Courts in some jurisdictions have opted to stay cases in anticipation of a final appeal ruling. See, e.g., Coatney v. Synchrony Bank, 2016 WL 4506315 (M.D. Fla. Aug. 2, 2016); Rose v. Wells Fargo Advisors, LLC, 2016 WL 3369283 (N.D. Ga. June 14, 2016); and Errington v. Time Warner Cable Inc., 2016 WL 2930696 (C.D. Cal. May 18, 2016). Cases that have been stayed often involve the very issues that are the subject of the appeal—reassigned cell phone numbers, autodialers, consent, and certain finance and healthcare exemptions.
There are also indications from dissenting commissioners that portions of the FCC Order, specifically the expansive definition of autodialer, could be overturned given that the focus on “capacity” arguably contradicts the plain language of the statute. For example, Commissioner Michael O’Rielly observed that, with regard to focus on capacity, the concern seems to be that companies would claim that a particular piece of equipment is not being used as an autodialer and then secretly activate the autodialer functionality. Commissioner O’Rielly explained that “[i]f a company can provide evidence that the equipment was not functioning as an autodialer at the time a call was made, then that should end the matter.” Commissioner Ajit Pai stated in his dissent from the Order that the FCC’s interpretation of the autodialer definition “transforms the TCPA from a statutory rifle-shot targeting specific companies that market their services through automated random or sequential dialing into an unpredictable shotgun blast covering virtually all communications devices.” A number of courts have also recognized the possibility that the 2015 Order may be struck down. See Fontes v. Time Warner Cable Inc., 2015 WL 9272790, at *4 (C.D. Cal. Dec. 17, 2015) (“[I]n light of the close divide amongst the FCC commissioners and the fact that at least one commissioner believes the FCC’s ruling is ‘flatly inconsistent with the TCPA,’ there is a legitimate possibility that the Court of Appeals may overturn that ruling.”).

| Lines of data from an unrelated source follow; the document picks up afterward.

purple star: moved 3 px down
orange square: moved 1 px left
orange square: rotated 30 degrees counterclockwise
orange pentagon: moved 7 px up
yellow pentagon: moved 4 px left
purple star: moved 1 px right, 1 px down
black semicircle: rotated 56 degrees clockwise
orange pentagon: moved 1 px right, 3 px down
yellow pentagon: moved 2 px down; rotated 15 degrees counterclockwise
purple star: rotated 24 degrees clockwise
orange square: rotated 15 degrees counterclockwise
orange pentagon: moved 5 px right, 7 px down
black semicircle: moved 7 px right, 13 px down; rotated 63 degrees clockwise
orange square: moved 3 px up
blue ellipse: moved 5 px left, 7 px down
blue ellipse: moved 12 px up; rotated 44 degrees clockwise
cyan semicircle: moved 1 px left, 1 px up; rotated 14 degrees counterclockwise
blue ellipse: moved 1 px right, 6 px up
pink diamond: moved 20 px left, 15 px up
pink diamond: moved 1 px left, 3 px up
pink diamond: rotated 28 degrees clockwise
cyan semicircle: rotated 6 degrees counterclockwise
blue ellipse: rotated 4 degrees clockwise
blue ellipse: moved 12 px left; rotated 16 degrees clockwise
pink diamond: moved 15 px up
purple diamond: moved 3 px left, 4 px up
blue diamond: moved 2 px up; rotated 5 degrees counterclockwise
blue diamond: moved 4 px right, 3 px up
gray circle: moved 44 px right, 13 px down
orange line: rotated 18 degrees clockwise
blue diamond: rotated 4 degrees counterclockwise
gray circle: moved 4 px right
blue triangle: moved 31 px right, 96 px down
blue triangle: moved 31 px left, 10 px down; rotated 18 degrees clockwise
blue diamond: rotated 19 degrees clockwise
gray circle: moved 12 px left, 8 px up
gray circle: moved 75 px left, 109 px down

Oral argument is scheduled for October 19, 2016, and the ruling will have a significant impact on the TCPA rules going forward. Businesses, legal practitioners, and others interested in the TCPA hope the ruling will clarify the confusion that has followed the FCC’s order. It remains to be seen whether that means a return to previous interpretations of the statute or an increased compliance burden for parties affected by the TCPA.